■ YOUR ASSIGNMENT ■
Determine how many lines in the records hold "Inter", then give that number by itself.

■ MATERIAL FOR THE TASK ■
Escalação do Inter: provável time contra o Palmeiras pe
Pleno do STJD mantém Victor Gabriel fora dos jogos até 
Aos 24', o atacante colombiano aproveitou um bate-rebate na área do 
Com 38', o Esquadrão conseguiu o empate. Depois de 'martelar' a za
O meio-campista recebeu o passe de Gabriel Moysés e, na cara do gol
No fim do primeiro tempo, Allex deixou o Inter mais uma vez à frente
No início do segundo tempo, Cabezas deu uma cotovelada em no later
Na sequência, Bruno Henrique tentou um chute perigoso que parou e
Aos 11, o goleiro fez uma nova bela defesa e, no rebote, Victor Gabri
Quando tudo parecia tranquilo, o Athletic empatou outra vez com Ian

---

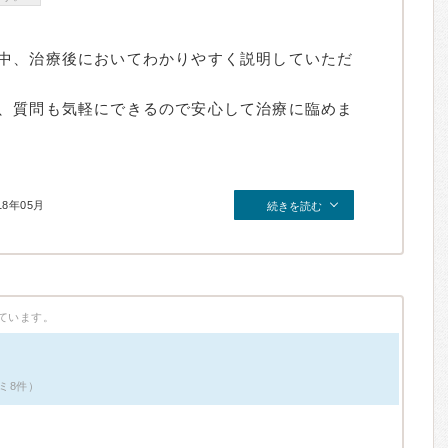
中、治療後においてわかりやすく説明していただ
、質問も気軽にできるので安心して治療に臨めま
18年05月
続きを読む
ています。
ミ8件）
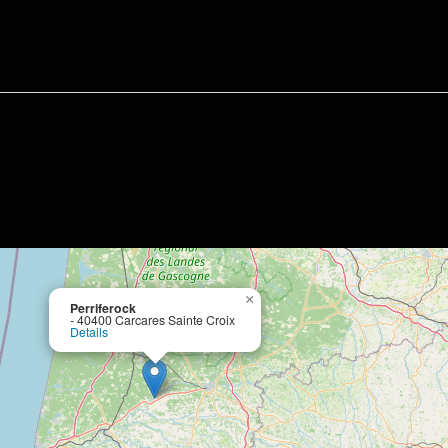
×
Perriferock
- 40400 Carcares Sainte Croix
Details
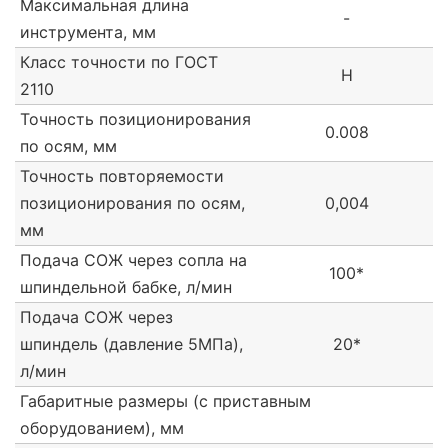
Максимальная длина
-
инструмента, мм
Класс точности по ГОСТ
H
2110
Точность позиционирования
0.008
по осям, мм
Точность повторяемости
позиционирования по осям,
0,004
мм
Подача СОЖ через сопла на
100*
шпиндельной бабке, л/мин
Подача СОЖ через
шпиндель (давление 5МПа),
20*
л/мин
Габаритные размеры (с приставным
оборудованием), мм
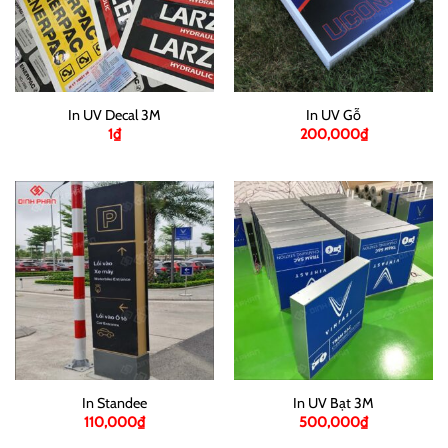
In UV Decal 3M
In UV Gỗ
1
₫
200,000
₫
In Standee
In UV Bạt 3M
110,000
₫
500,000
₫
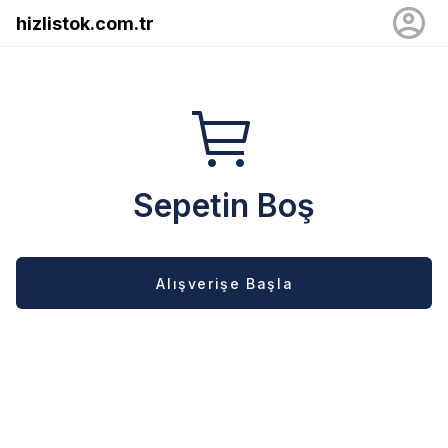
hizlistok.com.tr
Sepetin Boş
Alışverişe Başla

...

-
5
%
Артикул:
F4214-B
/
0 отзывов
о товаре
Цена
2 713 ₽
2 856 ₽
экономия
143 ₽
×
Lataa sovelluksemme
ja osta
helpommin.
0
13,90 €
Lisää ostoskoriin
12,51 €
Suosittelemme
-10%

■ EXERCISE ANSWER ■
2